Estimation of data volume

321 Views Asked by At

I have a Cassandra cluster with 3 nodes which has data from 3 applications. Now, we are planning to add 3 news applications that will increase the workload on the cluster, I want to know the different steps to know the future projection like, if we will add another node etc ... Is it possible to use Cassandra-stress to do that ? If yes, what elements I will look for ?
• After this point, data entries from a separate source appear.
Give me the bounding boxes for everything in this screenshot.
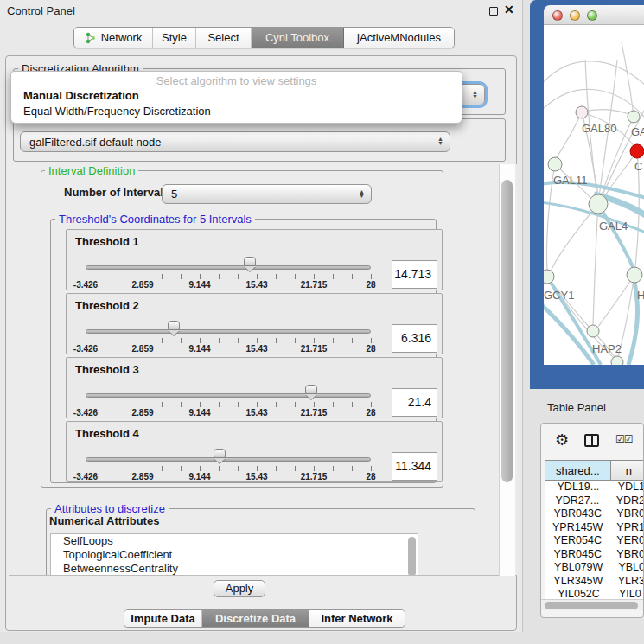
- network-node[interactable]: [630, 144, 644, 158]
- window-minimize-light[interactable]: [570, 10, 580, 21]
- axis-tick: [352, 274, 353, 279]
- slider-track[interactable]: [86, 329, 371, 334]
- scrollbar-thumb[interactable]: [501, 180, 513, 482]
- axis-tick: [124, 274, 124, 279]
- slider-thumb[interactable]: [305, 385, 317, 394]
- network-node[interactable]: [589, 194, 608, 214]
- axis-tick: [295, 274, 296, 279]
- table-panel: ⚙ ☑☑ shared... n YDL19...YDL1YDR27...YDR…: [540, 423, 644, 618]
- control-panel-title: Control Panel: [7, 4, 75, 17]
- network-node[interactable]: [576, 106, 588, 118]
- tab-infer-network[interactable]: Infer Network: [309, 610, 405, 627]
- cell-name: YDR2: [610, 494, 644, 508]
- axis-tick-label: 9.144: [188, 408, 210, 418]
- table-rows: YDL19...YDL1YDR27...YDR2YBR043CYBR0YPR14…: [545, 481, 644, 599]
- attribute-list-item[interactable]: SelfLoops: [51, 534, 418, 548]
- apply-button[interactable]: Apply: [214, 580, 265, 597]
- table-row[interactable]: YDR27...YDR2: [545, 494, 644, 508]
- select-columns-icon[interactable]: ☑☑: [615, 433, 633, 445]
- table-row[interactable]: YIL052CYIL0: [545, 588, 644, 599]
- network-node[interactable]: [544, 270, 554, 284]
- axis-tick: [238, 338, 239, 343]
- node-label: GAL11: [553, 174, 588, 187]
- axis-tick-label: 9.144: [188, 344, 210, 354]
- table-row[interactable]: YBR045CYBR0: [545, 548, 644, 562]
- slider-thumb[interactable]: [168, 321, 180, 330]
- slider-thumb[interactable]: [214, 449, 226, 458]
- tab-network[interactable]: Network: [74, 28, 153, 48]
- attribute-list-item[interactable]: TopologicalCoefficient: [51, 548, 418, 562]
- table-row[interactable]: YLR345WYLR3: [545, 575, 644, 589]
- split-columns-icon[interactable]: [584, 434, 599, 447]
- table-panel-title: Table Panel: [547, 401, 606, 414]
- control-panel-titlebar: Control Panel ✕: [0, 0, 523, 22]
- axis-tick-label: -3.426: [73, 344, 98, 354]
- combo-stepper-icon: ▲▼: [359, 190, 365, 199]
- threshold-value-field[interactable]: 21.4: [392, 388, 437, 417]
- tab-jactivemnodules[interactable]: jActiveMNodules: [344, 28, 454, 48]
- window-close-light[interactable]: [552, 10, 563, 21]
- cell-name: YBR0: [610, 507, 644, 521]
- threshold-value-field[interactable]: 14.713: [392, 260, 437, 289]
- dropdown-option[interactable]: Manual Discretization: [11, 88, 462, 104]
- table-row[interactable]: YER054CYER0: [545, 534, 644, 548]
- slider-thumb[interactable]: [244, 257, 256, 266]
- network-icon: [85, 32, 97, 44]
- axis-tick: [238, 466, 239, 471]
- column-header-name[interactable]: n: [611, 460, 644, 481]
- axis-tick: [86, 338, 86, 343]
- network-window-titlebar[interactable]: [544, 5, 644, 25]
- slider-track[interactable]: [86, 265, 371, 270]
- numerical-attributes-label: Numerical Attributes: [49, 514, 159, 527]
- combo-stepper-icon: ▲▼: [472, 91, 478, 99]
- dropdown-placeholder-option[interactable]: Select algorithm to view settings: [11, 72, 462, 88]
- numerical-attributes-list[interactable]: SelfLoopsTopologicalCoefficientBetweenne…: [50, 533, 418, 576]
- axis-tick-label: 21.715: [301, 280, 328, 290]
- network-node[interactable]: [548, 157, 562, 171]
- network-edge: [598, 204, 633, 267]
- combo-stepper-icon: ▲▼: [437, 137, 443, 146]
- threshold-label: Threshold 2: [75, 299, 139, 312]
- tab-select[interactable]: Select: [196, 28, 252, 48]
- tab-cyni-toolbox[interactable]: Cyni Toolbox: [252, 28, 344, 48]
- threshold-label: Threshold 1: [75, 235, 139, 248]
- network-node[interactable]: [627, 267, 642, 283]
- tab-impute-data[interactable]: Impute Data: [124, 610, 202, 627]
- network-node[interactable]: [587, 325, 599, 337]
- close-icon[interactable]: ✕: [504, 3, 514, 16]
- list-scrollbar[interactable]: [408, 537, 416, 576]
- column-header-shared-name[interactable]: shared...: [545, 460, 611, 481]
- network-node[interactable]: [628, 111, 640, 123]
- window-zoom-light[interactable]: [587, 10, 597, 21]
- cell-name: YER0: [610, 534, 644, 548]
- number-of-intervals-combobox[interactable]: 5 ▲▼: [162, 184, 372, 204]
- tab-style[interactable]: Style: [153, 28, 196, 48]
- threshold-value-field[interactable]: 11.344: [392, 452, 437, 481]
- axis-tick-label: 21.715: [301, 344, 328, 354]
- network-view-canvas[interactable]: GAL80GACGAL11GAL4GCY1HHAP2: [544, 25, 644, 365]
- slider-track[interactable]: [86, 457, 371, 462]
- tab-discretize-data[interactable]: Discretize Data: [202, 610, 309, 627]
- network-edge: [628, 283, 638, 365]
- dropdown-option[interactable]: Equal Width/Frequency Discretization: [11, 104, 462, 119]
- table-row[interactable]: YDL19...YDL1: [545, 481, 644, 494]
- axis-tick-label: 15.43: [245, 408, 267, 418]
- table-data-combobox[interactable]: galFiltered.sif default node ▲▼: [20, 131, 450, 152]
- scrollbar-thumb[interactable]: [545, 602, 638, 609]
- axis-tick-label: 15.43: [245, 344, 267, 354]
- table-horizontal-scrollbar[interactable]: [541, 599, 643, 610]
- settings-vertical-scrollbar[interactable]: [499, 164, 515, 576]
- node-label: GAL4: [599, 220, 628, 233]
- cell-shared-name: YBL079W: [545, 561, 612, 575]
- threshold-value-field[interactable]: 6.316: [392, 324, 437, 353]
- slider-track[interactable]: [86, 393, 371, 398]
- axis-tick-label: 2.859: [131, 408, 153, 418]
- float-window-icon[interactable]: [489, 7, 498, 16]
- table-row[interactable]: YBR043CYBR0: [545, 507, 644, 521]
- table-row[interactable]: YPR145WYPR1: [545, 521, 644, 535]
- attribute-list-item[interactable]: BetweennessCentrality: [51, 562, 418, 576]
- table-row[interactable]: YBL079WYBL0: [545, 561, 644, 575]
- axis-tick: [143, 402, 143, 407]
- gear-icon[interactable]: ⚙: [555, 430, 569, 450]
- network-node[interactable]: [611, 356, 623, 365]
Thank you for your advice.

2

There are 2 best solutions below

0
On

For a 3 node cluster, if you are adding 3 more applications, along with current 3 applications, make sure that the cluster will be able to take the load. You should know the volume of reads and writes at peak time of each application. Based on reads and writes benchmark the cluster with Cassandra-Stress tool. I would recommend using different cluster for the new applications.

0
On

The cassandra-stress tool can, indeed, be used to model your expected applications, so that you can write data and see how your cluster scales. You should - for what should be obvious reasons - run against a similarly sized cluster that is similar to your hardware, but not on your live production cluster (cassandra-stress WILL increase throughput until the cluster fails, that's the point of the stress utility). You could also write a test that inserts data matching your applications into the database slowly, and execute nodetool flush to force that data into the sstables, and then calculate the change in load to determine how much bytes-per-application you should expect, and use that in traditional capacity estimation calculations.